Born in Pembroke, Ontario, on October 2, 1941 he grew up in Winnipeg. Four years of youthful wanderlust found him installing fire alarms in Sydney, as a malaria control officer in Papua New Guinea and a movie extra in Tokyo. Then back to Canada using a story about malaria control to get his first job in journalism – on the Powell River News, followed by the Comox District Free Press and the Nanaimo Free Press.
The travel bug then took him to Rio de Janeiro where he became editor of the Brazil Herald, the nation’s only English-language daily. Then Hong Kong where Garry quickly found a reporting job on the South China Morning Post and then as a desk editor at the Far Eastern Economic Review. But sitting at a desk was not his idea of life.
He returned to Canada as travel editor of Vancouver magazine from 1977 to 1989, producing what many believed the magazine’s best work. During this time he met Marnie Mitchell who became his second wife and companion till his death. The two moved back to Hong Kong in 1999 where Garry continued to show ferocious energy to travel and write while Marnie edited for various publications and the HK Tourist Association.
Next came a move to Paris, in 1999, and then their final move in 2011 to Vence. Garry stayed active and travel-eager, writing guidebooks to Paris to add to another on Canada. The last two years were dogged by his painful fight against a new cancer, of the bile duct. But to the last Garry never ceased to be as optimistic and cheerful as his writing.
Les Wiseman, a fellow Canadian writer and friend, adds:
It is hard to write about Gaz in the past tense.
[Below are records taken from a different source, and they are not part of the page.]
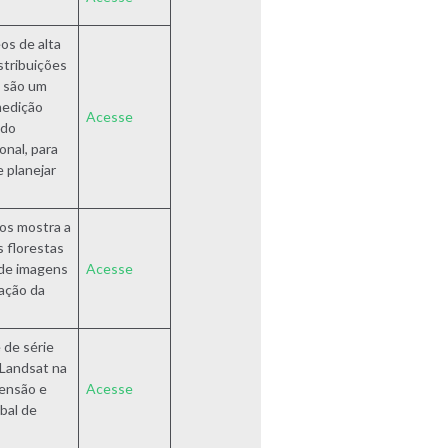
s de alta
stribuições
 são um
medição
Acesse
 do
onal, para
 planejar
os mostra a
s florestas
 de imagens
Acesse
vação da
 de série
Landsat na
tensão e
Acesse
bal de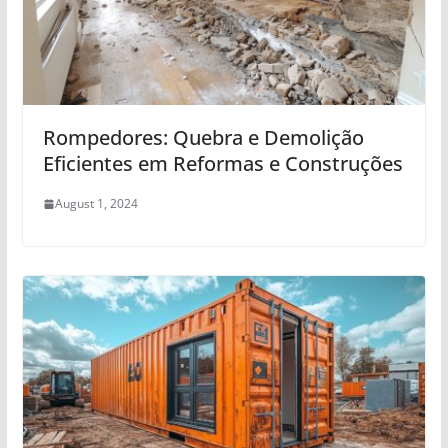
Rompedores: Quebra e Demolição
Eficientes em Reformas e Construções
August 1, 2024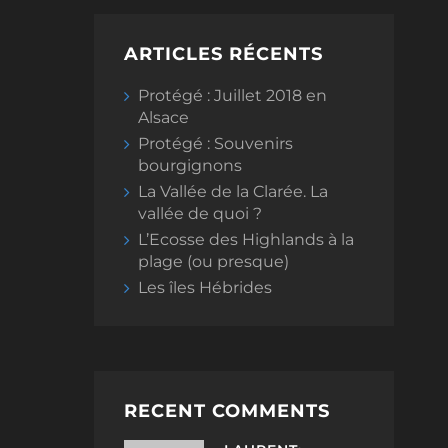
ARTICLES RÉCENTS
Protégé : Juillet 2018 en
Alsace
Protégé : Souvenirs
bourgignons
La Vallée de la Clarée. La
vallée de quoi ?
L’Ecosse des Highlands à la
plage (ou presque)
Les îles Hébrides
RECENT COMMENTS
He might have been in Hong Kong or France, but he was always there, a guiding light and an anchoring rock in my life. He was cut of a stronger bolt of cloth than I. Travel is an exhausting business, but professional travel where you have to come back with the story is a much harder task than simple sightseeing. He seemed to thrive on a schedule that would have exhausted a lesser man. And nobody brought back the stories better than Garry Marchant. His Faraway Places column in Vancouver magazine was often the only story worth reading in the magazine. And his photos were astonishing. He was one of the dearest and wisest men that I have had the pleasure of knowing.